(ENTRIES SUPPLIED):
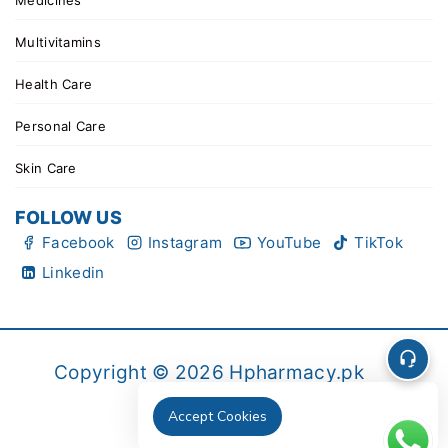
Medicines
Multivitamins
Health Care
Personal Care
Skin Care
FOLLOW US
Facebook
Instagram
YouTube
TikTok
Linkedin
Copyright © 2026 Hpharmacy.pk
Accept Cookies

(INSTRUCTIONS FOR THE TASK): Among the lines of the data above, some may hold the word "Care"; report how many, as a single number.

(TASK RESULT): 3